«Я думаю, редколлегия, руководимая вами, сочтет необходимым заново, со всей серьезностью рассмотреть справедливые претензии советской общественности о моем невключении в очередной том энциклопедии».
Если бы Пьянков мог, он давно обратился бы в суд, чтобы упрямую редакцию приговорили напечатать благоприятный отзыв о нем. Но органы суда делами литературы не занимались, и поэт направил свои стопы в газету:
— Примите меры. В редакции БСЭ царит произвол.
— Неверно, это не произвол. Редакция перед составлением каждого тома выпускает специальный словник, который обсуждается в научных, литературных, общественных организациях. Ваше имя, как видно, никто не выдвигал.

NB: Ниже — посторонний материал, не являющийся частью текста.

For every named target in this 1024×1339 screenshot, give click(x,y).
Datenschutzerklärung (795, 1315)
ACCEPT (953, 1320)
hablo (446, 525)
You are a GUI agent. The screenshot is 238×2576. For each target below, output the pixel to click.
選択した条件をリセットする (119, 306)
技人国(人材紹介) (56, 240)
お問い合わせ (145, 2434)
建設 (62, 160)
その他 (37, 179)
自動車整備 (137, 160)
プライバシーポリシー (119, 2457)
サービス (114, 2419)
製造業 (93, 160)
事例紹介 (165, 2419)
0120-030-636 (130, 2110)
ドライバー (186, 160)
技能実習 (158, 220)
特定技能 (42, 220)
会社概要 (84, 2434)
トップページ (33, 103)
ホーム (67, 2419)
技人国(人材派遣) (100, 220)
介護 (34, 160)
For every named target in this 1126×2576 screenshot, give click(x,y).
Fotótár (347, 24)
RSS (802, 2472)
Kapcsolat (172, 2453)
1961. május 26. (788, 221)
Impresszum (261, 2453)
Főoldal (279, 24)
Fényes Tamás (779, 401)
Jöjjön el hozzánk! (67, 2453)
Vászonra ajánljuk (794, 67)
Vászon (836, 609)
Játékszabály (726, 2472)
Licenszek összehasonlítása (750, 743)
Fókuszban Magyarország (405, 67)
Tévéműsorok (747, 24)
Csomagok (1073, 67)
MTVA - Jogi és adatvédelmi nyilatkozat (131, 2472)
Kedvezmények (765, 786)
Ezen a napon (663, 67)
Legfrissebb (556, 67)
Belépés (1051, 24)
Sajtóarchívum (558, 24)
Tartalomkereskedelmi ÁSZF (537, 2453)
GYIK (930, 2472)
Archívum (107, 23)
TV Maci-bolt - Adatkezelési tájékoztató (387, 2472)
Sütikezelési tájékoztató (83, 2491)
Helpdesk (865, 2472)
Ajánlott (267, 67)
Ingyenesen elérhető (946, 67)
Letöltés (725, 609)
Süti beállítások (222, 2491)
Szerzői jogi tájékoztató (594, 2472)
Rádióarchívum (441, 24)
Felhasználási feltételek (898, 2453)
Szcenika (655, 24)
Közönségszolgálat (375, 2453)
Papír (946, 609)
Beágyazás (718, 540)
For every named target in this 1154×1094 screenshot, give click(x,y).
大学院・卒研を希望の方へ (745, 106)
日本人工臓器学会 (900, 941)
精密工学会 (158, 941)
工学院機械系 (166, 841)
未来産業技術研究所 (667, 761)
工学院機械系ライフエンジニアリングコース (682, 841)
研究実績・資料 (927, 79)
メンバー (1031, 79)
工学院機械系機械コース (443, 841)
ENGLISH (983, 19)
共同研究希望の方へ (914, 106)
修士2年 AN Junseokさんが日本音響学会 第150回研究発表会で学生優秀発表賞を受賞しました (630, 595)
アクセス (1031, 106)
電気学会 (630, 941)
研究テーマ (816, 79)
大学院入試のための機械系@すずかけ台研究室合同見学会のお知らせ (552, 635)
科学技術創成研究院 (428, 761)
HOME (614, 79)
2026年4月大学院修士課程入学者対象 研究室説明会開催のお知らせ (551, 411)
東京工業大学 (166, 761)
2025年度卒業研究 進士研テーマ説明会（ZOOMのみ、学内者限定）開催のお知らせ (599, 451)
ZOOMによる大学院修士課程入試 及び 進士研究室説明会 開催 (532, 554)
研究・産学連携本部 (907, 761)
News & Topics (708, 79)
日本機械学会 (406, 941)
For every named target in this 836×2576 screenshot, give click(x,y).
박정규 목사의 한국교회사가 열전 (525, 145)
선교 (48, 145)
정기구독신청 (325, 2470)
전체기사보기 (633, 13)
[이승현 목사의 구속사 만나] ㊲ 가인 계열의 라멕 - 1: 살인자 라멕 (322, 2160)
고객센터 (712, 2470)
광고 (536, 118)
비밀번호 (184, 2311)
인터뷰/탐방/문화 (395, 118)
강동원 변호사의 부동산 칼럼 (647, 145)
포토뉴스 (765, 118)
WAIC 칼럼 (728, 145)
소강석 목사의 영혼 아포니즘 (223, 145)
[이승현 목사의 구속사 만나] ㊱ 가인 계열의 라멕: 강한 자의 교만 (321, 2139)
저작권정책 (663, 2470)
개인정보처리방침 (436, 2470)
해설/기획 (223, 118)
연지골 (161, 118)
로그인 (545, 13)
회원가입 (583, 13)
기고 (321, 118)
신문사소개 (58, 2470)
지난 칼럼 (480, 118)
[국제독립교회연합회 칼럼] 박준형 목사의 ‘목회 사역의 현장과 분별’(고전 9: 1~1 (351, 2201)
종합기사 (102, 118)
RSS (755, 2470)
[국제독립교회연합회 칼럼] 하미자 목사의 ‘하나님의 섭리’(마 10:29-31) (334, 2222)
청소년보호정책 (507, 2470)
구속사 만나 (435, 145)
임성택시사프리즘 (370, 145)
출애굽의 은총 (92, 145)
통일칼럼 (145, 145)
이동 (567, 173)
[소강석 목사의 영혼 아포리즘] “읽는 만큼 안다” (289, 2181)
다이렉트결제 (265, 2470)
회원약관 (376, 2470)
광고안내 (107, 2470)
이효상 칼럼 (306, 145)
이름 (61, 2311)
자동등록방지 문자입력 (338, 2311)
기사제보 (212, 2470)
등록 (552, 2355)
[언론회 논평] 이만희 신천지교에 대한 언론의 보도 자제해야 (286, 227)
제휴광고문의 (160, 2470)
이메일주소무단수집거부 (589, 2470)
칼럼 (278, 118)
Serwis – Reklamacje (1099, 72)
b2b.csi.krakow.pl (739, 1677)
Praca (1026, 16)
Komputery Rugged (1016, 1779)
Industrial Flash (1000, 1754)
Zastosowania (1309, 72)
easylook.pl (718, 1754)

— Почему же никто. А я сам?
— Этого недостаточно.
— Я член СП (союза писателей).
— Широкому читателю ваше имя мало что говорит.
— Вот в этом все зло, — застонал Пьянков. — Я пишу, издаюсь, а меня почти не знают. Почему? Да потому, что справочная литература не печатает обо мне био-библиографических сведений. В Большой Советской Энциклопедии меня нет. В Медицинской — нет.
— При чем здесь Медицинская? Вы же писатель, а не медик.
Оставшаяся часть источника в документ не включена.